If you use Outlook’s handy meeting request feature to plan events like presentations and lunches involving a lot of people, you have probably experienced this shortly after sending out an invite:

an email inbox full of meeting responses

For the unitiated, what you’re looking at is the flurry of responses that come in after the invite goes out. Outlook uses actual emails to keep track of people accepting/declining invites. And by default, they all just show up in your inbox.

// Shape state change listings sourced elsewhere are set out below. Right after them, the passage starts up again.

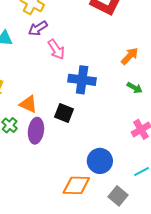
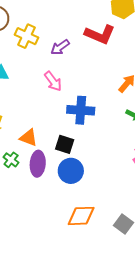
purple arrow: (38, 28) -> (60, 47), moved
blue circle: (100, 161) -> (71, 171), moved

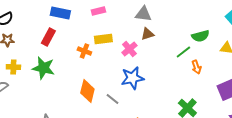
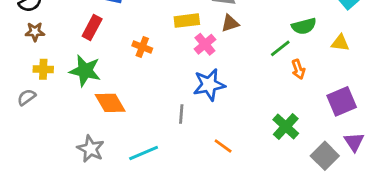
yellow rectangle: (103, 39) -> (187, 21), moved
orange diamond: (87, 91) -> (110, 103), moved, turned -45
gray line: (112, 99) -> (181, 114), turned 56

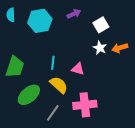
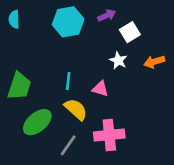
purple arrow: (74, 14) -> (107, 15), moved
cyan hexagon: (40, 21) -> (68, 22), moved
white star: (100, 48) -> (118, 60), moved

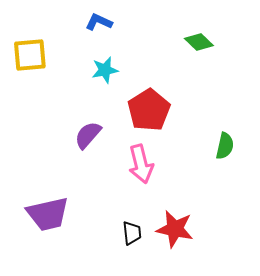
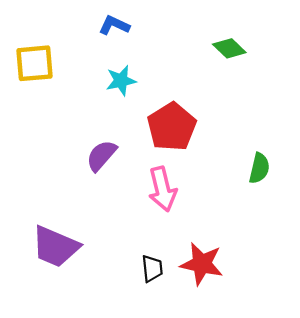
purple trapezoid: (48, 214) -> (55, 247), turned 36

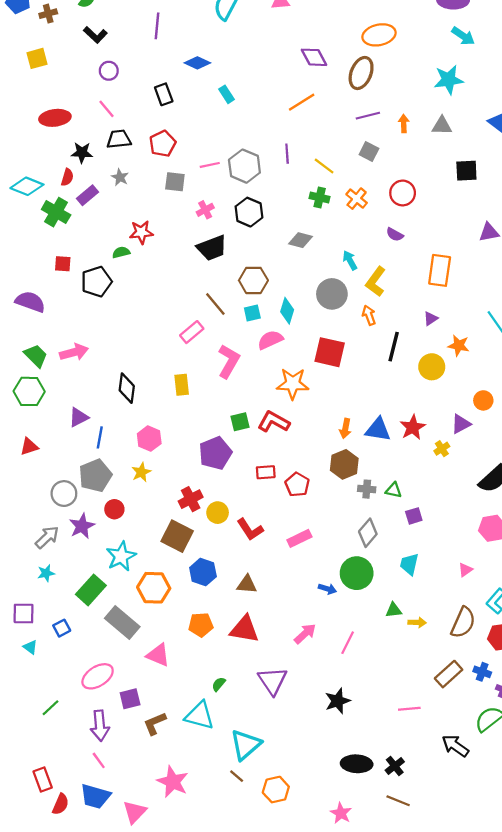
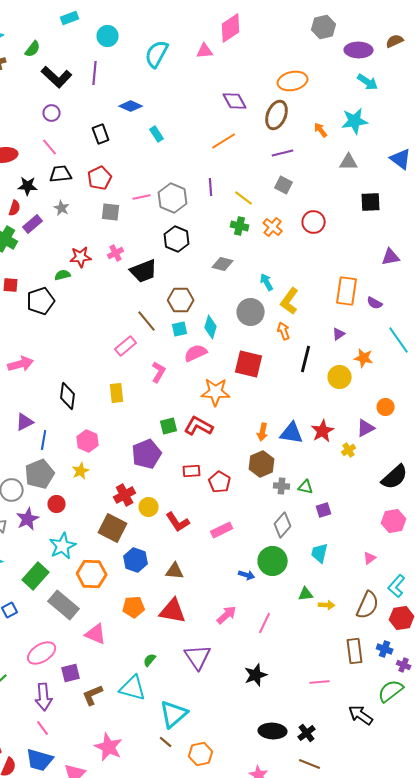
black L-shape: (95, 35) -> (57, 77), moved, size x1.4
orange arrow: (404, 123) -> (321, 130), moved, turned -35
pink cross: (205, 210) -> (116, 253), moved
purple semicircle: (395, 234) -> (375, 303), moved
pink L-shape: (229, 361) -> (159, 372), size x0.7
brown rectangle: (449, 674) -> (355, 651), turned -55

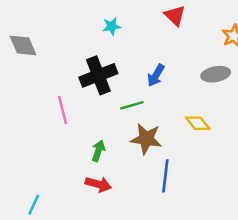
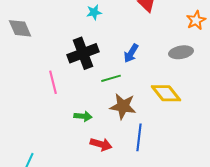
yellow diamond: (198, 123) -> (166, 93), size x1.4
green arrow: (98, 151) -> (83, 116), turned 78
red arrow: (98, 184) -> (101, 144), moved

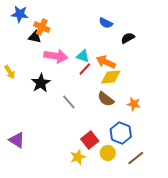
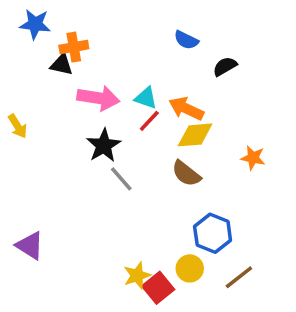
orange cross: (42, 27) -> (74, 47), turned -35
black star: (41, 83) -> (104, 145), moved
orange star: (134, 104) -> (253, 158), moved
red square: (90, 140) -> (158, 288), moved

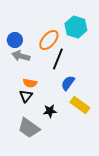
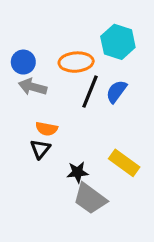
orange ellipse: (49, 40) -> (76, 62), turned 45
blue semicircle: (68, 83) -> (116, 92), moved
gray trapezoid: (29, 128) -> (90, 199), moved

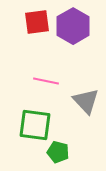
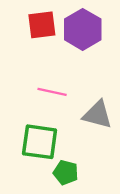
gray triangle: (86, 101) -> (97, 115), turned -32

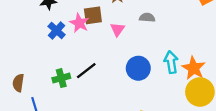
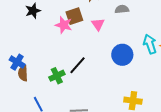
blue cross: (57, 31) -> (17, 62), moved
brown semicircle: (18, 83) -> (23, 73), moved

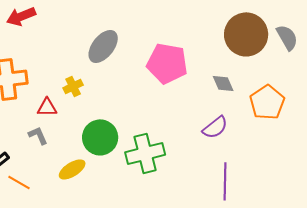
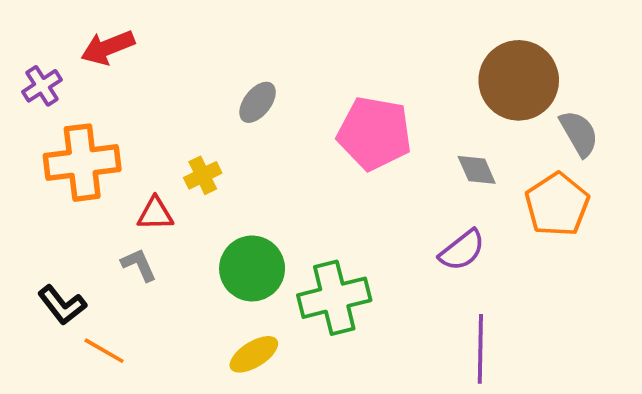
gray semicircle: (287, 37) -> (579, 133), moved
gray ellipse: (103, 46) -> (258, 102), size x0.7
yellow ellipse: (72, 169) -> (254, 354), moved

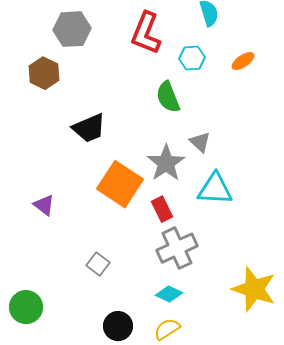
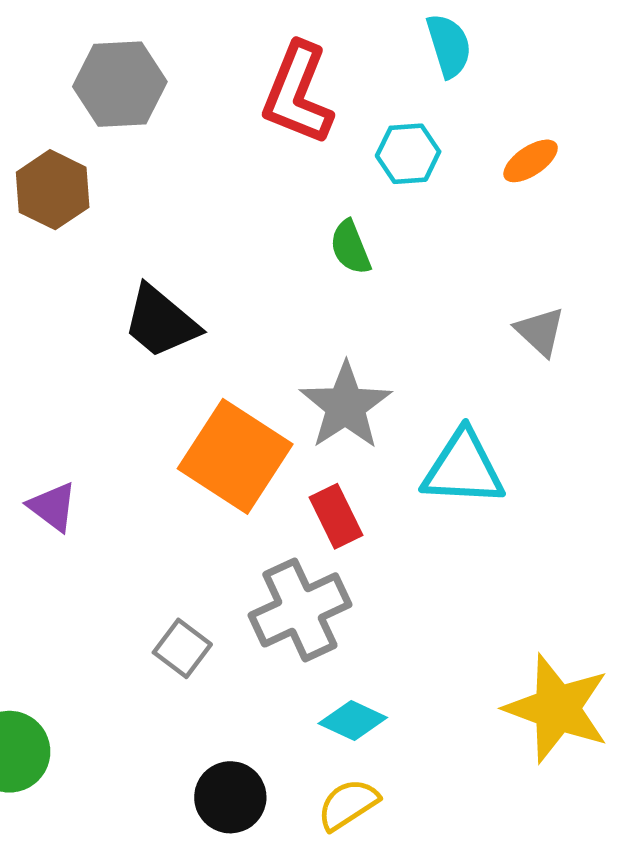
green semicircle: (168, 97) -> (350, 247), size x0.7
black trapezoid: (89, 128) -> (161, 322), turned 63
gray triangle: (200, 142) -> (540, 331), moved
gray cross: (177, 248) -> (300, 610), moved

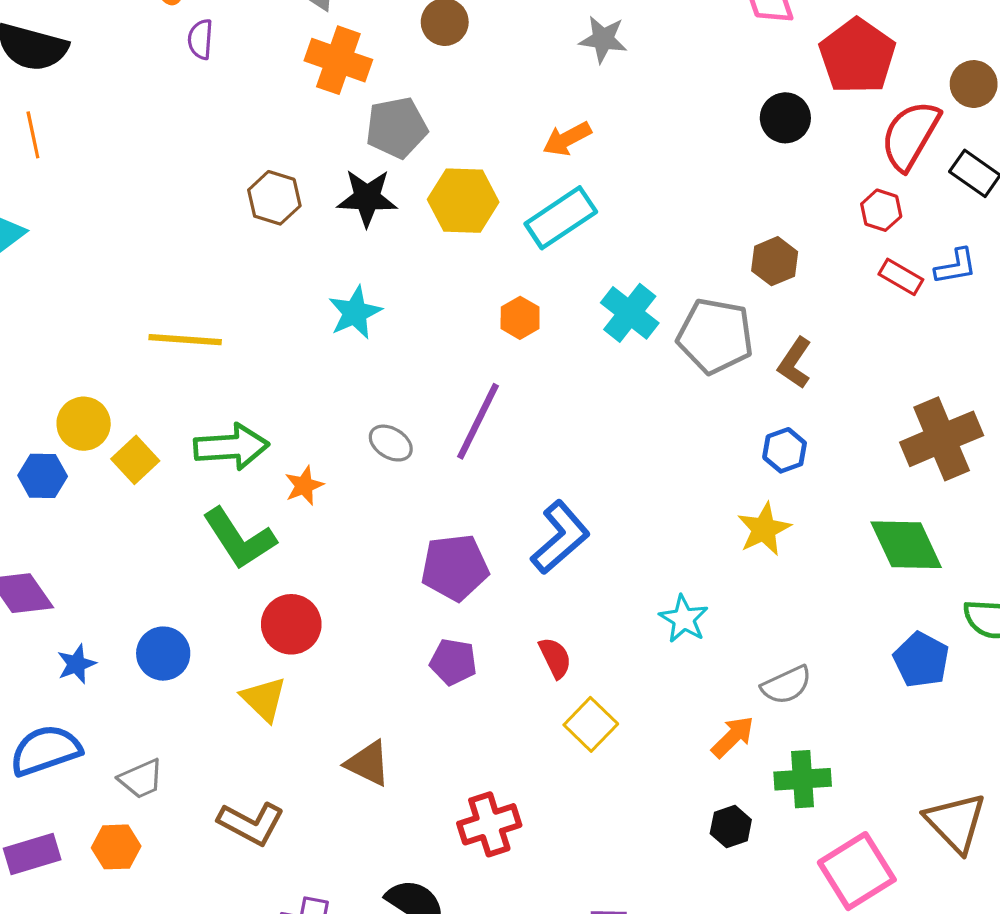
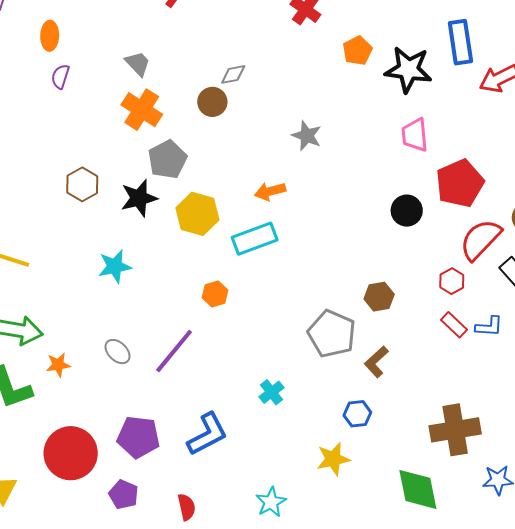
gray pentagon: (397, 128) -> (167, 159), turned -30
black star: (367, 198) -> (139, 198), turned -30
cyan cross: (630, 313) -> (271, 392), moved, size x0.7
red circle: (291, 624) -> (71, 453), moved, size x1.4

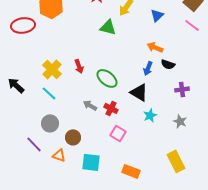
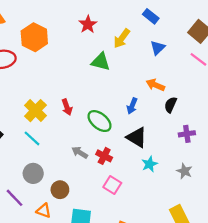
black semicircle: (168, 64) -> (170, 105), turned 96
blue arrow: (148, 68) -> (132, 106), moved

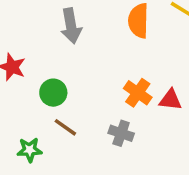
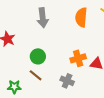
green circle: (53, 93) -> (38, 56), moved
orange cross: (138, 93) -> (78, 58), turned 35

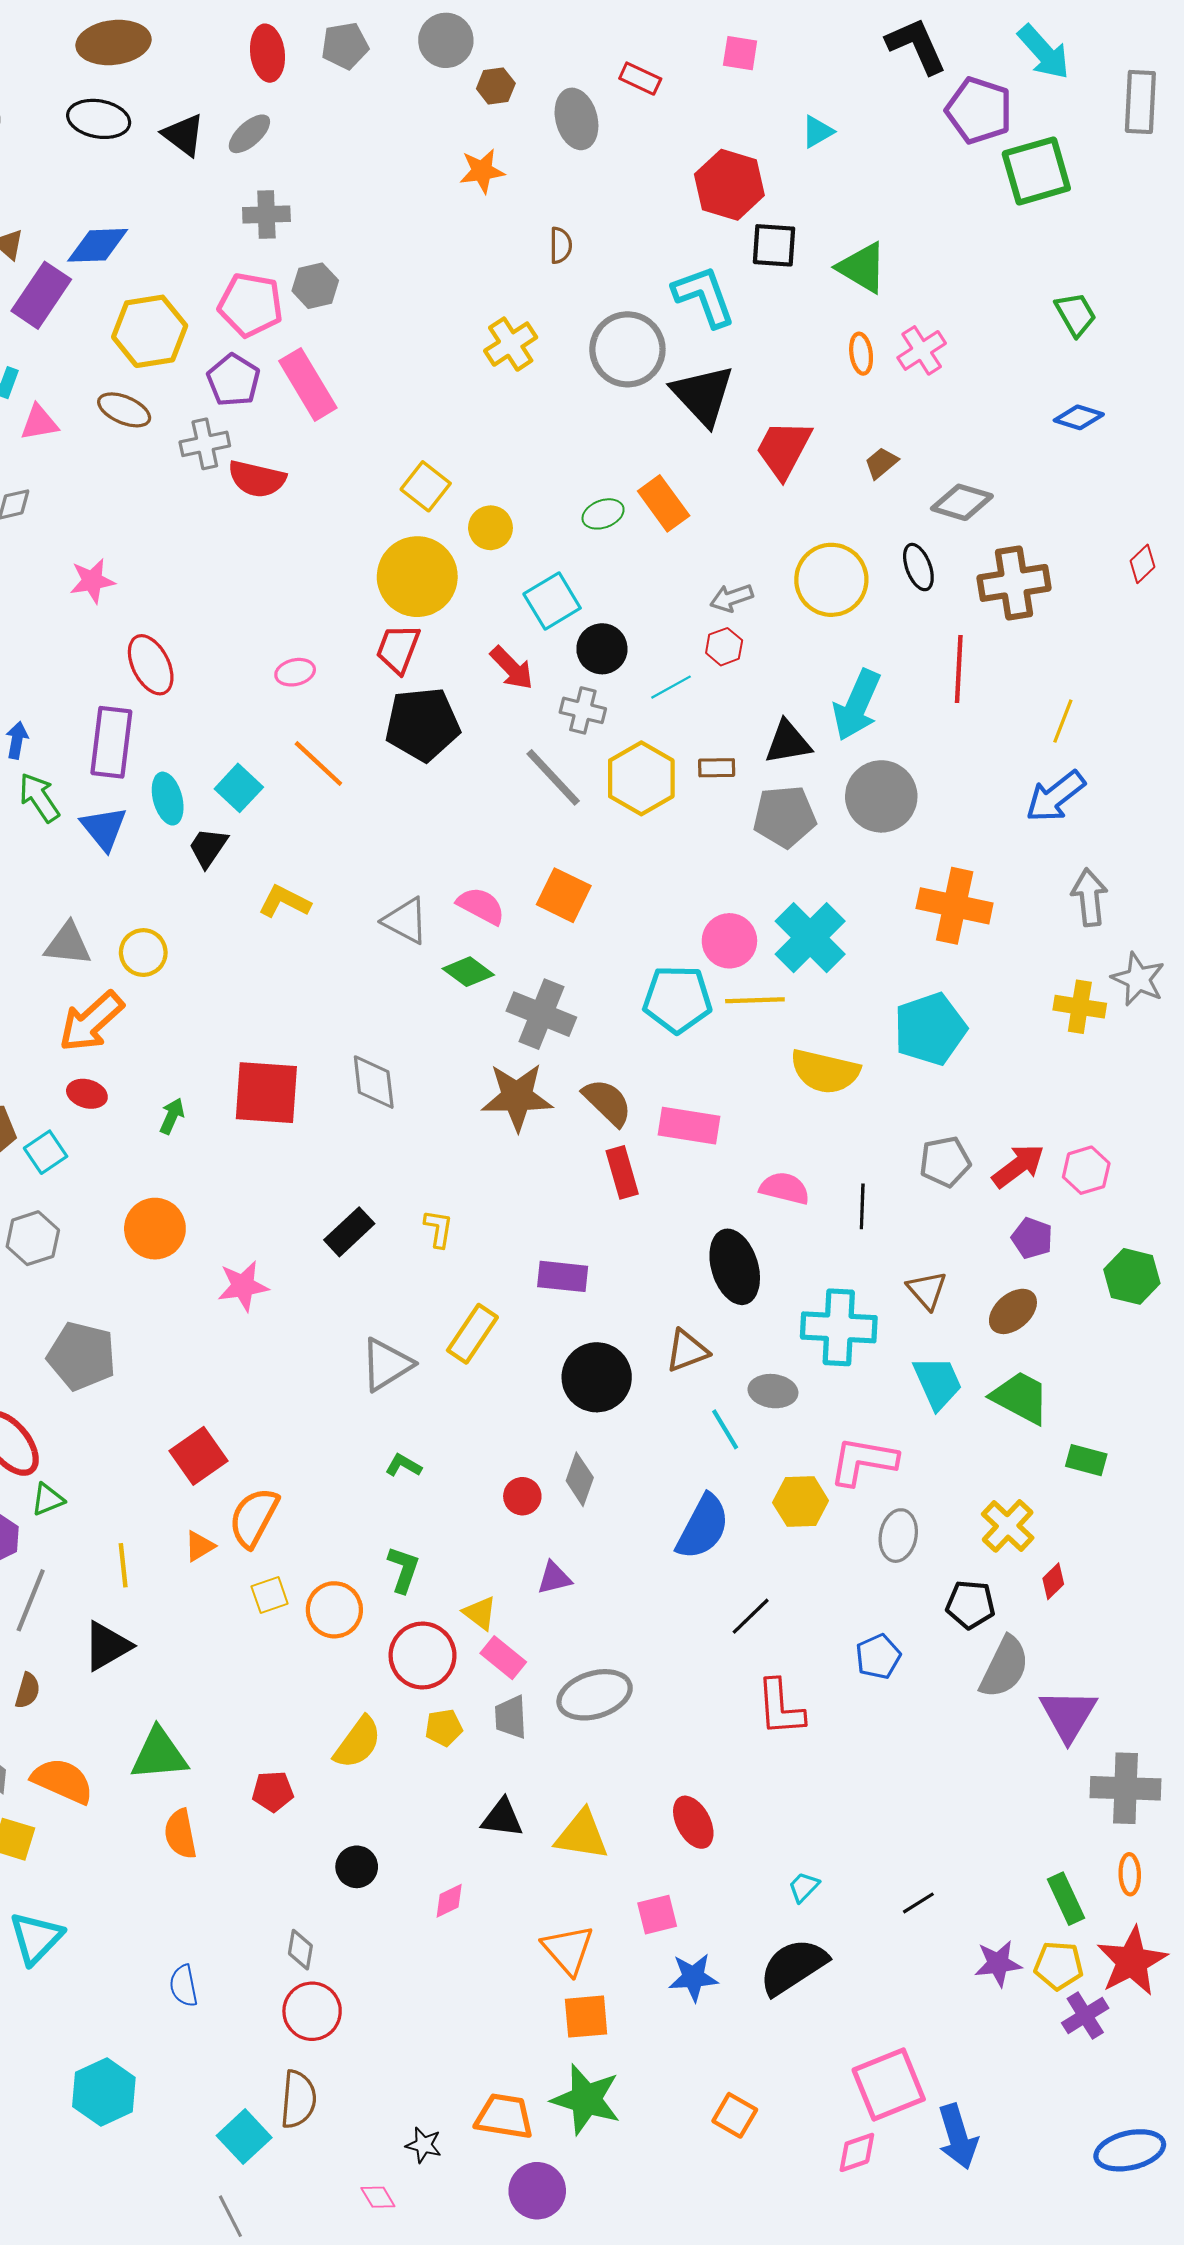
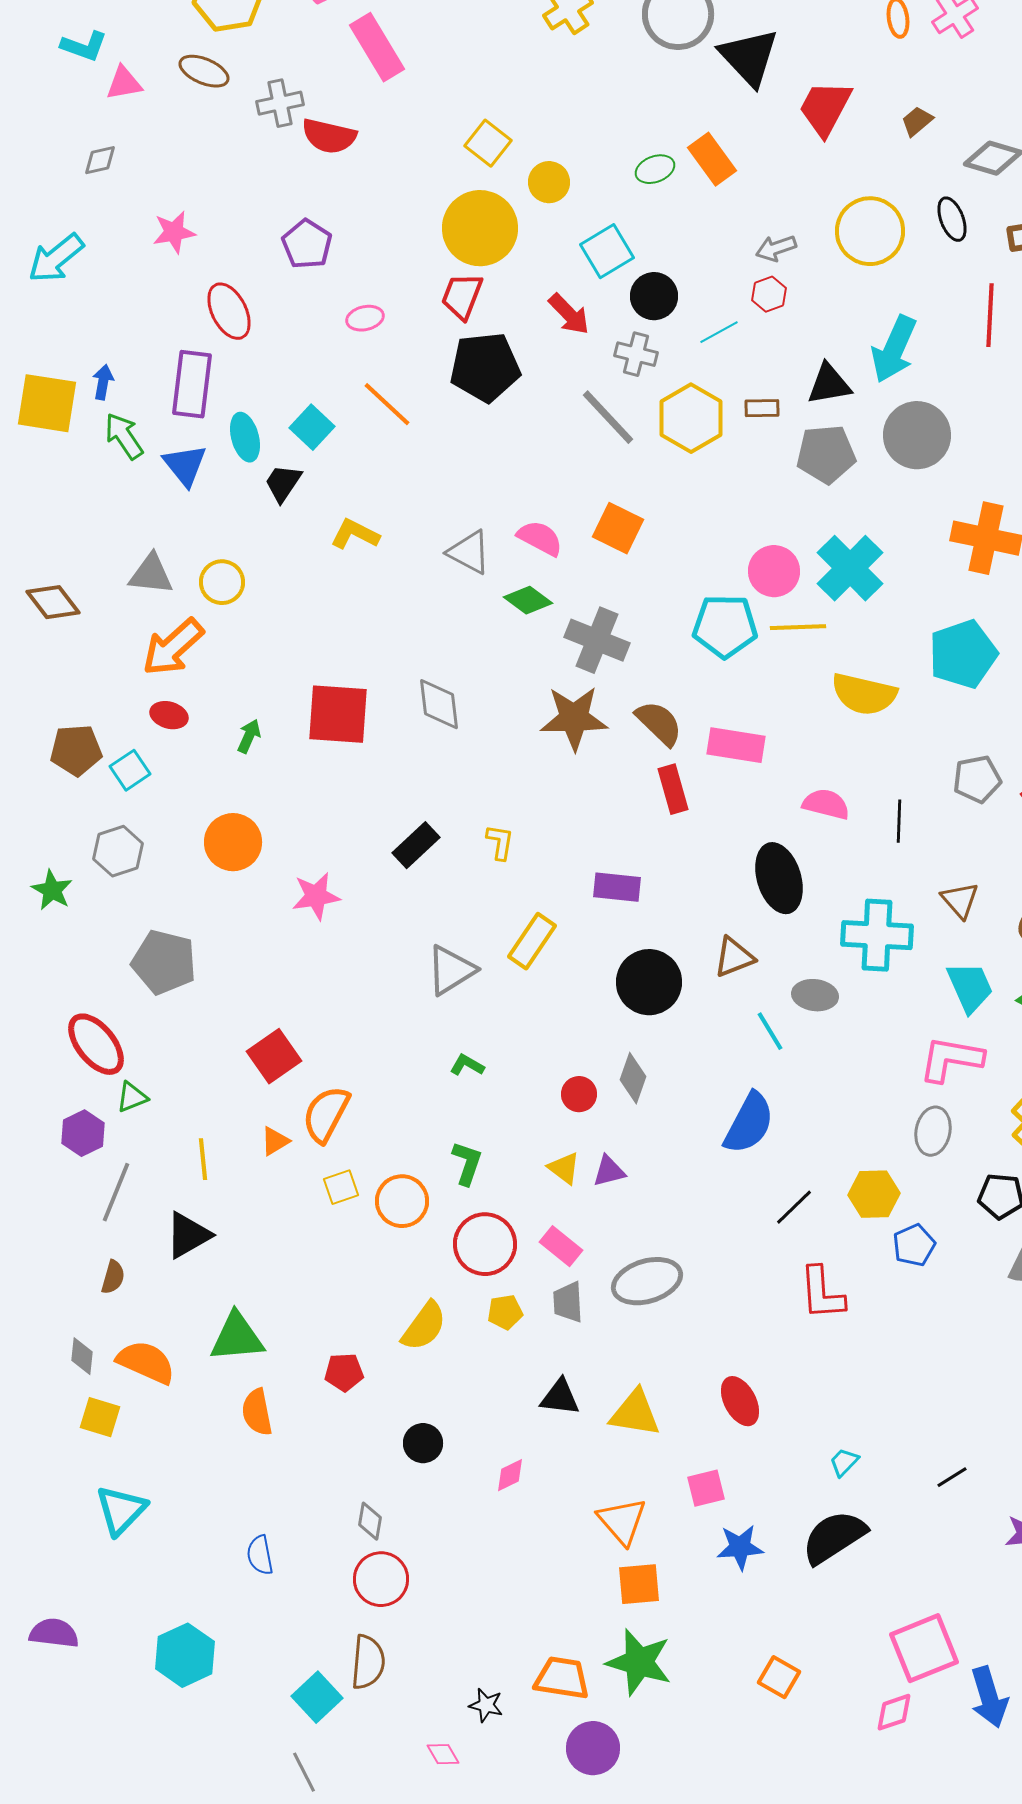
purple pentagon: (234, 380) -> (307, 244), moved
pink L-shape: (863, 1461) -> (951, 1059), moved
yellow hexagon: (801, 1502) -> (874, 1194), moved
yellow triangle: (480, 1613) -> (564, 1168), moved

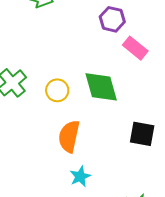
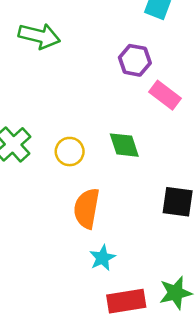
green diamond: (101, 87) -> (124, 145), size x0.7

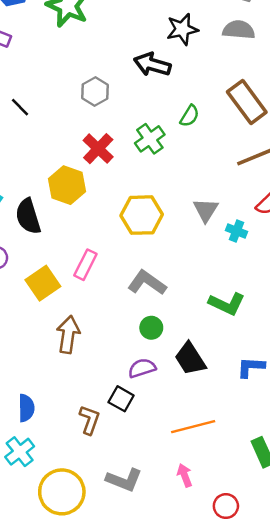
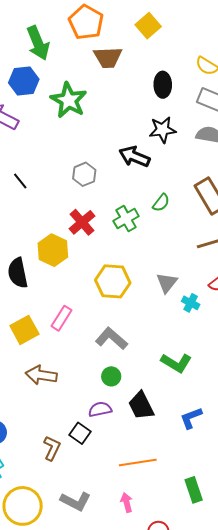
brown arrow: (68, 335) -> (41, 375), turned -96
blue L-shape: (251, 367) -> (191, 418), turned -30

Normally when something like this comes up, I just create a rule to take care of it. This case is no different but it’s not as simple as it seems. The problem is that when accepting or declining an invite, Outlook lets you add a message:

a screenshot of an outlook user accepting a meeting with a custom message

I don’t want to automatically process or hide the responses if the sender went to the trouble to actually write something inside. With that in mind, I have the following rule:

an outlook rule with the following highlighted: 'Apply this rule after the message arrives where my name is in the To box *and* sent only to me *and* with 'Accepted:' or 'Declined:' or Tentative:' in the subject or body; move it to the '1 Archive' folder; except if the body contains 'a' or 'e' or 'i' or 'o' or 'u' or 'w' or 'y' *or* except if it is marked as high importance

Basically, the rule executes whenever a message is sent just to me and has the telltale text in the subject. But, if the message body contains any text, leave the message in place. I couldn’t find any reasonable way to check if the body contains any text, so I had to resort to the hack of just checking for vowels. I guess you could add all the letters of the alphabet…but that’d just be silly.

Once in place, your inbox should be nice and clean again…or at least not cluttered by empty RSVPs.